Most of us are suffering from a crisis in relationships. There are so many reasons for this crisis such as the pulls and pressures of the busy life, office stress, lack of me time, social media, increased screen time, and so on. However, the most crucial factor responsible for the crisis in relationships is the obsession with self. When a person gets disconnected from the divine inside, he becomes quite insecure and fearful. He feels as if he lacks something and he tries to become complete by acquiring the external objects. He seeks pleasure from different things in the material world such as eating a variety of foods, watching movies, roaming around, going to different places, shopping, buying expensive clothes, and so on. All these things give small doses of pleasure that make such a person feel happy for the time being. However, such pleasure fades away very fast leaving such a person more discontented and dissatisfied.
In a state of utter dissatisfaction and discontentment, such people start using the relationships as well for their selfish interests to get that little amount of pleasure. Such as pleasure may come from relationships in different forms.
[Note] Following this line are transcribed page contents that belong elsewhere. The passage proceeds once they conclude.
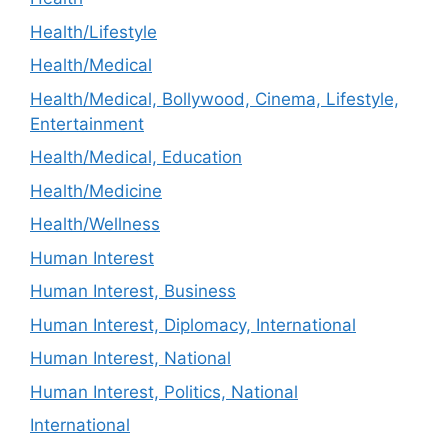
Health/Lifestyle
Health/Medical
Health/Medical, Bollywood, Cinema, Lifestyle,
Entertainment
Health/Medical, Education
Health/Medicine
Health/Wellness
Human Interest
Human Interest, Business
Human Interest, Diplomacy, International
Human Interest, National
Human Interest, Politics, National
International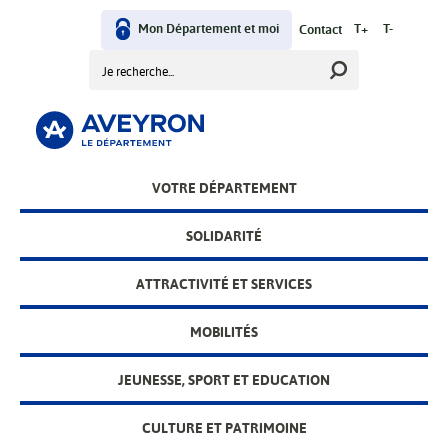
Aller
User
au
Mon Département et moi
T+
T-
Contact
contenu
Rechercher
menu
principal
Main
VOTRE DÉPARTEMENT
menu
SOLIDARITÉ
ATTRACTIVITÉ ET SERVICES
MOBILITÉS
JEUNESSE, SPORT ET EDUCATION
CULTURE ET PATRIMOINE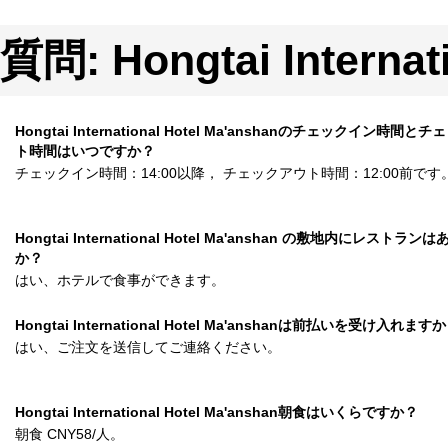
質問: Hongtai Internat
Hongtai International Hotel Ma'anshanのチェックイン時間と
ト時間はいつですか？
チェックイン時間：14:00以降， チェックアウト時間：12:00前です
Hongtai International Hotel Ma'anshan の敷地内にレストラン
か？
はい、ホテルで食事ができます。
Hongtai International Hotel Ma'anshanは前払いを受け入れます
はい、ご注文を送信してご連絡ください。
Hongtai International Hotel Ma'anshan朝食はいくらですか？
朝食 CNY58/人。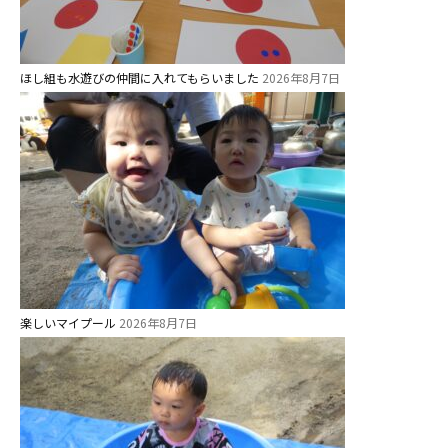
学校法⼈鴨⾕学園 鳳幼稚園
学校法⼈諏訪森学園 諏訪森幼稚
園
ほし組も水遊びの仲間に入れてもらいました
2026年8月7日
⼤阪府私⽴幼稚園連盟
社会福祉法人野田福祉会
楽しいマイプール
2026年8月7日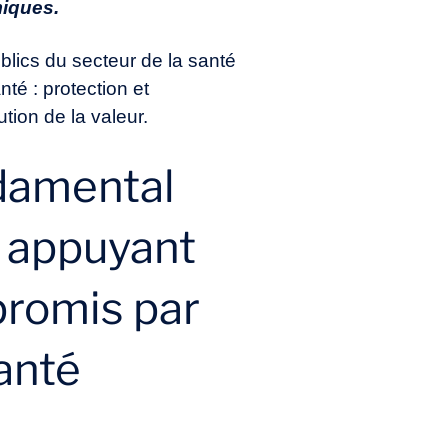
miques.
blics du secteur de la santé
té : protection et
tion de la valeur.
ndamental
n appuyant
promis par
anté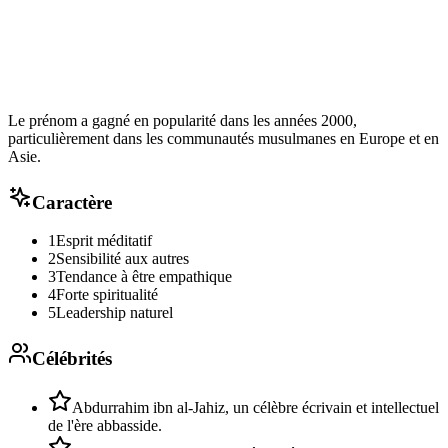
Le prénom a gagné en popularité dans les années 2000,
particulièrement dans les communautés musulmanes en Europe et en
Asie.
Caractère
1
Esprit méditatif
2
Sensibilité aux autres
3
Tendance à être empathique
4
Forte spiritualité
5
Leadership naturel
Célébrités
Abdurrahim ibn al-Jahiz, un célèbre écrivain et intellectuel
de l'ère abbasside.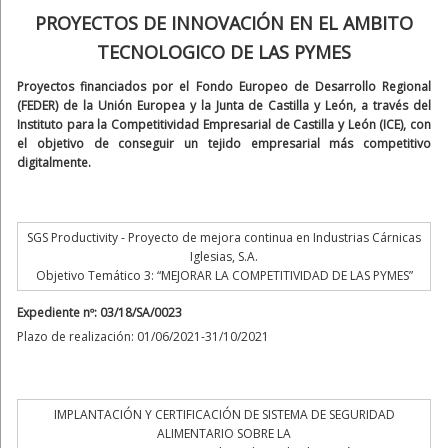
PROYECTOS DE INNOVACIÓN EN EL AMBITO
TECNOLOGICO DE LAS PYMES
Proyectos financiados por el Fondo Europeo de Desarrollo Regional
(FEDER) de la Unión Europea y la Junta de Castilla y León, a través del
Instituto para la Competitividad Empresarial de Castilla y León (ICE), con
el objetivo de conseguir un tejido empresarial más competitivo
digitalmente.
SGS Productivity - Proyecto de mejora continua en Industrias Cárnicas
Iglesias, S.A.
Objetivo Temático 3: “MEJORAR LA COMPETITIVIDAD DE LAS PYMES”
Expediente nº: 03/18/SA/0023
Plazo de realización: 01/06/2021-31/10/2021
IMPLANTACIÓN Y CERTIFICACIÓN DE SISTEMA DE SEGURIDAD
ALIMENTARIO SOBRE LA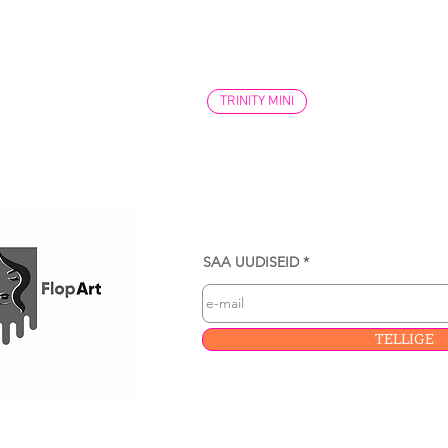
TRINITY MINI
SAA UUDISEID
TELLIGE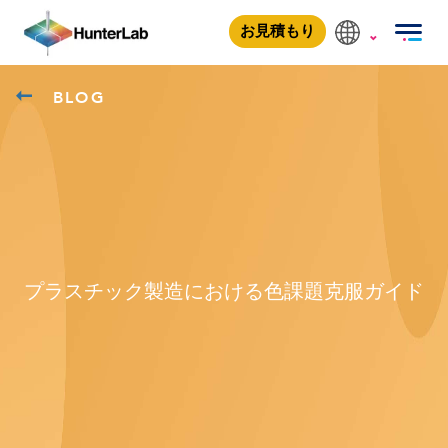
お見積もり
BLOG
プラスチック製造における色課題克服ガイド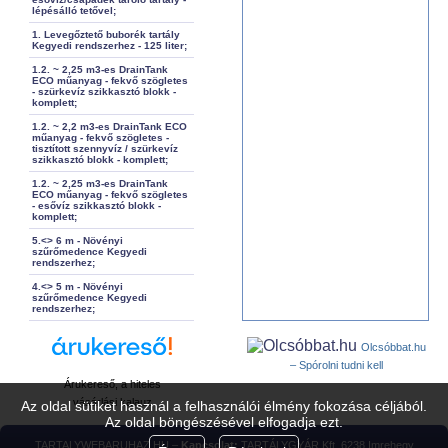
lépésálló tetővel;
1. Levegőztető buborék tartály
Kegyedi rendszerhez - 125 liter;
1.2. ~ 2,25 m3-es DrainTank
ECO műanyag - fekvő szögletes
- szürkevíz szikkasztó blokk -
komplett;
1.2. ~ 2,2 m3-es DrainTank ECO
műanyag - fekvő szögletes -
tisztított szennyvíz / szürkevíz
szikkasztó blokk - komplett;
1.2. ~ 2,25 m3-es DrainTank
ECO műanyag - fekvő szögletes
- esővíz szikkasztó blokk -
komplett;
5.<> 6 m - Növényi
szűrőmedence Kegyedi
rendszerhez;
4.<> 5 m - Növényi
szűrőmedence Kegyedi
rendszerhez;
Olcsóbbat.hu
– Spórolni tudni kell
Árukereső, a hiteles
vásárlási kalauz
Az oldal sütiket használ a felhasználói élmény fokozása céljából.
Az oldal böngészésével elfogadja ezt.
TARTALYWEBARUHAZ.HU –
Kapcsolat:
TARTÁLYGYÁR Kft. 6238 Imrehegy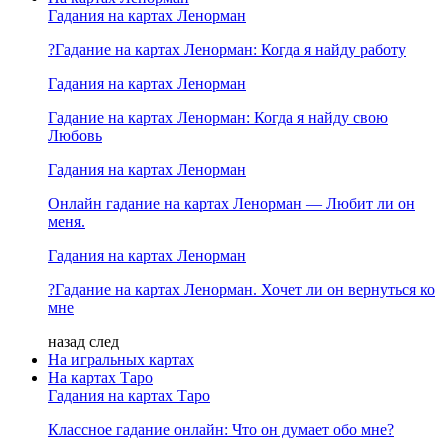
Гадания на картах Ленорман
?Гадание на картах Ленорман: Когда я найду работу
Гадания на картах Ленорман
Гадание на картах Ленорман: Когда я найду свою
Любовь
Гадания на картах Ленорман
Онлайн гадание на картах Ленорман — Любит ли он
меня.
Гадания на картах Ленорман
?Гадание на картах Ленорман. Хочет ли он вернуться ко
мне
назад
след
На игральных картах
На картах Таро
Гадания на картах Таро
Классное гадание онлайн: Что он думает обо мне?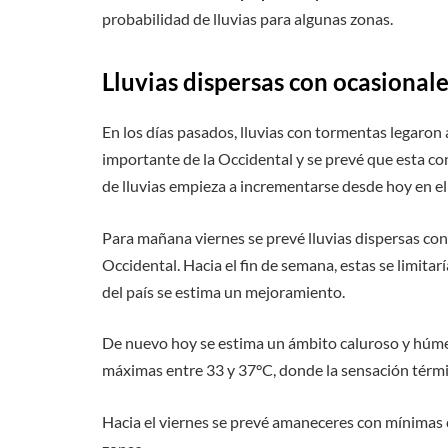
probabilidad de lluvias para algunas zonas.
Lluvias dispersas con ocasional
En los días pasados, lluvias con tormentas legaron 
importante de la Occidental y se prevé que esta con
de lluvias empieza a incrementarse desde hoy en el 
Para mañana viernes se prevé lluvias dispersas con
Occidental. Hacia el fin de semana, estas se limitarí
del país se estima un mejoramiento.
De nuevo hoy se estima un ámbito caluroso y húmed
máximas entre 33 y 37°C, donde la sensación térmica
Hacia el viernes se prevé amaneceres con mínimas 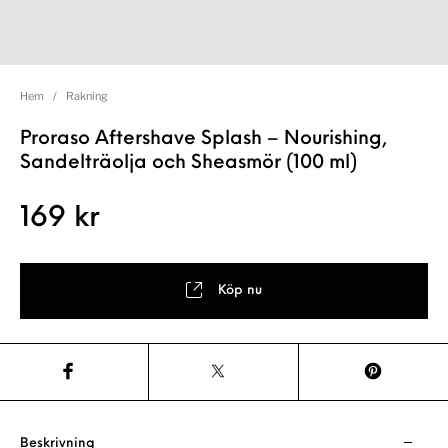
Hem
/
Rakning
Proraso Aftershave Splash – Nourishing,
Sandelträolja och Sheasmör (100 ml)
169
kr
Köp nu
Beskrivning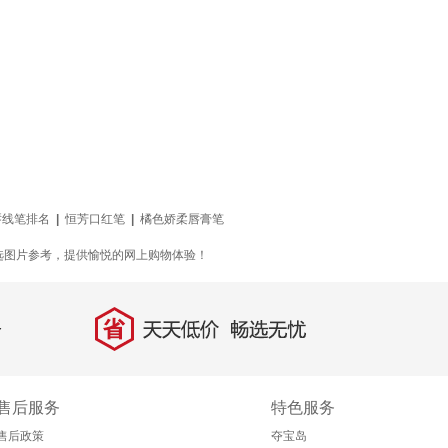
唇线笔排名
|
恒芳口红笔
|
橘色娇柔唇膏笔
选图片参考，提供愉悦的网上购物体验！
省
天天低价，畅选无忧
售后服务
特色服务
售后政策
夺宝岛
Either the relationships may be the source of making the means available such as money or power. Or the relationships may be a source of entertainment like playing games together or having chit-chat together to pass the time.
Such selfish interests generally last because both the partners in the relationships have similar interests. Both provide some pleasure to each other or both are the source of entertainment to each other. However, we often see crises in such relationships. There may be multiple reasons for such a crisis. Firstly, the crisis may be driven by greed. Both partners may get fixated on their desires quite strongly raising their expectations high making it difficult for the other partner to fulfill the same. This happens quite often in the world. The more we run seek pleasures and run after them, the more we feel discontented and dissatisfied. Neurologically, there is no difference between seeking pleasure and taking drugs. They both make us addicted and the next desire is stronger than the earlier. When both partners are addicted to such pleasures, there are high expectations and continuous demand making these relationships quite difficult. Most of these discords remain under the carpet because of the social taboos and people keep suffering their entire lives in such painful relationships.
Secondly, the crisis may be driven by the circumstances. They may face testing circumstances where for example one of the partners falls critically ill or gets certain responsibility that takes away his time and attention and the other partner is unable to adjust to the same. The other partner wants the time and attention as was required earlier.
Thirdly, the crisis may be driven by life choices. Both partners may develop different tastes and preferences. What one likes may not look attractive to the other and slowly they may drift apart since their intersection keeps shrinking and reaches a point when they have very little things in common to sustain them together.
Fourthly, the crisis may be driven by the fundamental flaws at the core of such relationships. Since the relationship is based on seeking and the seeking is never going to satiate us until we connect to our soul, slowly this feeling of dissatisfaction sinks into the relationships. Two unhappy souls can not make each other happy. They keep pretending that they are enjoying the relationships, but back in the bedroom, there are perpetual fights and discords.
I feel that unless we connect to ourselves, we can never connect to others. Till we connect to ourselves, we are just taking an escape to find pleasures and the more we try to find pleasures the more we run away from the natural state of happiness. If we join others in that state of confusion, the very foundation of the relationship is faulty and that is never going to make us happy. That is why whenever we feel a crisis in the relationship, we need to realize that there is an urgency to look inside rather than at the partner. Otherwise, we will just end up wasting our lives by blaming others without realizing that nobody can make us happy because we ourselves are running away from that natural state of happiness. The moment we connect to the inner self, we do not seek anything in the relationships. Rather we just like to share that place and joy with others and if both partners connect to their souls, that turns the relationship into a reflection of the divine bliss.